── PROVIDED RECORDS ──

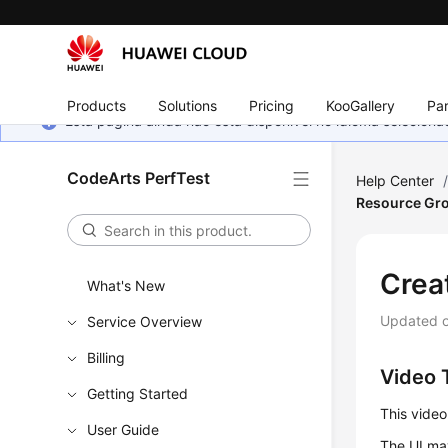
Products
Solutions
Pricing
KooGallery
Par
Esta página ainda não está disponível no idioma selecio
CodeArts PerfTest
Help Center
Resource Gr
Crea
What's New
Updated 
Service Overview
Billing
Video T
Getting Started
This video
User Guide
The UI may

───

* _TASK GOAL_
Reproduce, word for word, every line starting at the line that contains "CodeArts PerfTest" and ending with the final line of the entries.

* _ANSWER_
CodeArts PerfTest
Help Center
Resource Gr
Crea
What's New
Updated 
Service Overview
Billing
Video T
Getting Started
This video
User Guide
The UI may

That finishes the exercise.